La lunga strada dall’Eden al Regno
Con l’inizio del tempo di Quaresima la liturgia ci propone una narrazione (Gn 2,7-9;3,1-7) nella quale possiamo collocare anche la nostra storia personale: «Il Signore Dio plasmò l’uomo con polvere del suolo e soffiò nelle sue narici un alito di vita…».
Non dovremmo con troppa facilità limitarci a classificare come mito il racconto di Genesi, un linguaggio ormai sorpassato e incomprensibile per la sensibilità moderna. Una narrazione dice molto di più del suo semplice contenuto, la Bibbia nasce ed esiste essenzialmente come parola comunicata, realtà valida anche per l’annuncio evangelico perché, come afferma Paolo, «come potranno sentirne parlare senza qualcuno che lo annunci?» ( Rm 10, 14). Nessun mezzo tecnologico, nessuna fiction, per accurata che sia, può sostituire la domanda del bimbo all’anziano di casa nella notte di Pasqua: «cosa c’è stasera di diverso dalle altre notti?». Lo stesso può valere per il racconto di oggi: forse possiamo aver avuto esperienza di qualcuno che ci ha raccontato qualcosa di noi, la madre, il padre, i nonni, ma anche la Bibbia stessa, con il suo linguaggio umanamente limitato può aiutarci a capire: perché siamo così? Perché certi sentimenti o certe reazioni nascono in noi? E allora forse l’uomo e la donna del racconto non sono più così lontani, hanno tratti che ci assomigliano.
Possono essere teneri e ingenui, scontrosi e stupidi come anche noi siamo mille volte al giorno. Sono perciò capaci di dirci una verità su noi stessi, di darci un consiglio e un suggerimento, uno scappellotto e una pacca sulla spalla. In quella donna che risponde al serpente con fare da maestrina, forse col ditino alzato: «Dio ha detto così e così…» (cf. Gn 3,3,) non ritroviamo la nostra fiducia (fino alla prosopopea) finché stiamo al sicuro fra la gonne della mamma? E come siamo bravi a dire agli altri quello che dovrebbero o non dovrebbero fare! Ma a un certo punto scoppia l’aneurisma adolescenziale: adesso che ho capito che ci sto a fare attaccato a questa persona? Questa vicinanza mi va stretta: e se questa casa, questa persona, questa situazione fosse una prigione? Ma si, vada come deve andare. Il dado è tratto.
Però la scena cambia di nuovo: prima mi sentivo chissà chi, ora mi sento vergognosamente nudo. Ho varcato la soglia e ho perso, non servo più a nulla.
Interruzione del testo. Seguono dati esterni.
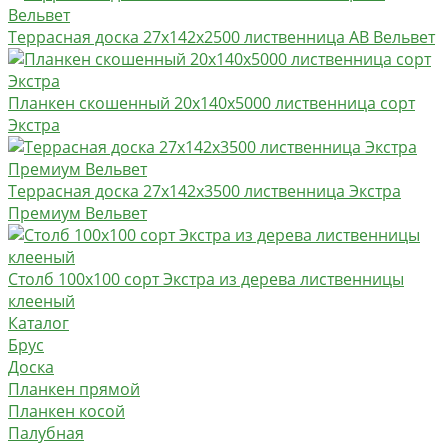
Террасная доска 27х142х2500 лиственница AB Вельвет
Планкен скошенный 20х140х5000 лиственница сорт
Экстра
Террасная доска 27х142х3500 лиственница Экстра
Премиум Вельвет
Столб 100х100 сорт Экстра из дерева лиственницы
клееный
Каталог
Брус
Доска
Планкен прямой
Планкен косой
Палубная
Vattene Dio, non guardarmi così, non sono più come pensavi, forse non lo sono mai stato. Questo bel giardino è come se non fosse mai esistito. «Trattami come uno dei tuoi servi», dirà il figlio prodigo (cf. Lc 15,19). E come sono belle allora quelle tuniche di pelle che Dio cuce per l’uomo e la donna (cf. Gn 3,21). Sembra quasi di sentire Dio che dice: « ma guarda un po’ cosa mi tocca fare». Eppure le fa, e con amore, come la madre che rimprovera il figlio e poi gli prepara la merenda. Certo qualcosa è accaduto, indietro non si torna. Forse vale anche per Dio il fatto che l’uomo dovrà «lasciare suo padre e sua madre» (cf Gn 2,24).
Forse (e la parabola del figlio prodigo lo esprimerà chiaramente) Dio, come padre, sperimenterà l’ansia per questo figlio sempre a rischio di perdersi. Ma accetterà la sfida, lascerà che questo accada. Di più: lo Spirito spingerà il suo Figlio, ogni suo figlio, nel deserto della tentazione (cf. Mt 4,1-11). Non si può tornare indietro ma si può andare avanti. Non c’è più un Eden da recuperare ma un Regno da cercare ed accogliere (cf. Mt 13, 44-46). Sarà una strada molto lunga, una battaglia da combattere ogni giorno. Arriverà alla croce, il vero albero della vita dove si decide nuovamente tutto, per Cristo come per ogni uomo.